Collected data

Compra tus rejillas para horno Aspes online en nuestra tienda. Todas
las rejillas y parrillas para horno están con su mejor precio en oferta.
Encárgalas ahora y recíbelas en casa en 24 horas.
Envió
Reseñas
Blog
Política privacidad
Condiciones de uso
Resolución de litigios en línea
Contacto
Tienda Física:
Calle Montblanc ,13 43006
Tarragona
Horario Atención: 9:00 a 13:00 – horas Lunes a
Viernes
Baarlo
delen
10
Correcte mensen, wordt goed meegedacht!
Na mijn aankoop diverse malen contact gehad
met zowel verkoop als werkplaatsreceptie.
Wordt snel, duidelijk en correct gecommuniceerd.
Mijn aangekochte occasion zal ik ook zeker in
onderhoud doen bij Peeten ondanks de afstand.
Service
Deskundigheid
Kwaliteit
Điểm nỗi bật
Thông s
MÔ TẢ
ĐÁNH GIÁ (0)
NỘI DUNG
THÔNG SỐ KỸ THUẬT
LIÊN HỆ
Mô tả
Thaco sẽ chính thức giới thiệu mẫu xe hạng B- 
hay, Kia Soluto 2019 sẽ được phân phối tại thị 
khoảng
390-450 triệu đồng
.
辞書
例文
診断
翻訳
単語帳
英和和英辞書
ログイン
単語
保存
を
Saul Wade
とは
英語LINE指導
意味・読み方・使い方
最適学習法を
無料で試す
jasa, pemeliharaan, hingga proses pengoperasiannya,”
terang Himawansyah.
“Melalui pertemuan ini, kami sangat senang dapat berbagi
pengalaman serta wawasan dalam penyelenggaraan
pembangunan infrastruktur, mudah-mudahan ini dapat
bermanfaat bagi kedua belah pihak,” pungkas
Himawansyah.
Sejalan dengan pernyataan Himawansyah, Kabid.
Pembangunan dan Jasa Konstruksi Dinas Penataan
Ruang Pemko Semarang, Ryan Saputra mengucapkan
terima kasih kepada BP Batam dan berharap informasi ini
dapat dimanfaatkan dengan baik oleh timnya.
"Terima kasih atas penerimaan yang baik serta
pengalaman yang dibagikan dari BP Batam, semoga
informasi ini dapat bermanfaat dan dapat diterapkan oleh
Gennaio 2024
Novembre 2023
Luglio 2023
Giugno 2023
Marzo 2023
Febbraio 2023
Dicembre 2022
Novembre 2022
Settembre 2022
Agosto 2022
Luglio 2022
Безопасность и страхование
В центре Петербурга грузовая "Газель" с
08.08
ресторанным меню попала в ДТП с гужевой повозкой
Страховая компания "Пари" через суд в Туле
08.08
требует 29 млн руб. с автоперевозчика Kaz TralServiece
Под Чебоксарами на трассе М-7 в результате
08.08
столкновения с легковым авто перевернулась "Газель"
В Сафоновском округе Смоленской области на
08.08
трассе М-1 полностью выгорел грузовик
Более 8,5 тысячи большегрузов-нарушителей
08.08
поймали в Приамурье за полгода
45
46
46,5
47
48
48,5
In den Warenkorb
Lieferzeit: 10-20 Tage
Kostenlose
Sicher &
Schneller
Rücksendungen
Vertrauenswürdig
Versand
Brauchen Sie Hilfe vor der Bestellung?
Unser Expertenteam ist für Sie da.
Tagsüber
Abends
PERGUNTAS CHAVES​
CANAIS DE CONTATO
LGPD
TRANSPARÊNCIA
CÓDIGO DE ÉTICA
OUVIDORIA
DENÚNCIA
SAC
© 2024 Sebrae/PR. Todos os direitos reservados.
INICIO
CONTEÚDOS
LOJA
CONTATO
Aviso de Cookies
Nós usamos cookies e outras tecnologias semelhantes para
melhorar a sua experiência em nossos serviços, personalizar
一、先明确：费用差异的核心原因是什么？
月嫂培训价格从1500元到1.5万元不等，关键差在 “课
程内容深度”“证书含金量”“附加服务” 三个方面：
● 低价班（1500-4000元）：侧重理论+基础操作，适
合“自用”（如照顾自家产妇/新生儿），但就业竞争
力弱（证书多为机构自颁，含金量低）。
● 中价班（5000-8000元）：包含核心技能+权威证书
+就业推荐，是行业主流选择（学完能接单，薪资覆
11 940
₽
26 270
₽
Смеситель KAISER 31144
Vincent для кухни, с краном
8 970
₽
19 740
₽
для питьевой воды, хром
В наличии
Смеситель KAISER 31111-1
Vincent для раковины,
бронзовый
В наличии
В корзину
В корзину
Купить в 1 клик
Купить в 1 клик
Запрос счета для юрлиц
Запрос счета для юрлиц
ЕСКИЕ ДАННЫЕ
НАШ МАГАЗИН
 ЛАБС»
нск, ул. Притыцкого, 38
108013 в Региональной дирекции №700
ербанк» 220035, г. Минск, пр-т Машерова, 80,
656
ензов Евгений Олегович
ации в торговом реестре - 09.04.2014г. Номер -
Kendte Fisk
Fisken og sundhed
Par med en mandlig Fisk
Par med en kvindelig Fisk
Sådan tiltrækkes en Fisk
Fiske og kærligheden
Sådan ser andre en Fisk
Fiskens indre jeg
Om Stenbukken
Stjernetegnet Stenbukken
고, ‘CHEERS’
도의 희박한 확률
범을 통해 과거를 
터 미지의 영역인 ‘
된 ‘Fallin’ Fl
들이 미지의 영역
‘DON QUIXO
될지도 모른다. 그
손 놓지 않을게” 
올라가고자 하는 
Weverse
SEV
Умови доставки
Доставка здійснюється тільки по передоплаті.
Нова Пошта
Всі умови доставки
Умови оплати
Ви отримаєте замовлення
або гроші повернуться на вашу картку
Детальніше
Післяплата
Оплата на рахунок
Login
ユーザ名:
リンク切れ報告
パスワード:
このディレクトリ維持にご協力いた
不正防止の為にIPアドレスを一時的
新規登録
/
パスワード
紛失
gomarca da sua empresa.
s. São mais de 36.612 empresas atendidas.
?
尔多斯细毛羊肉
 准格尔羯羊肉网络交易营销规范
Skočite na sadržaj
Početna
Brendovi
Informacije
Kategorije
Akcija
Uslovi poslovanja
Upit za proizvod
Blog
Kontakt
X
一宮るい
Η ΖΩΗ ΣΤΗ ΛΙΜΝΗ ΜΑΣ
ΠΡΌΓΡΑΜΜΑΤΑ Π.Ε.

**Problem to work on:**
Among the entries above, say how many lines hold the word "yang". No other words belong in the answer.

**Solution for this task:**
2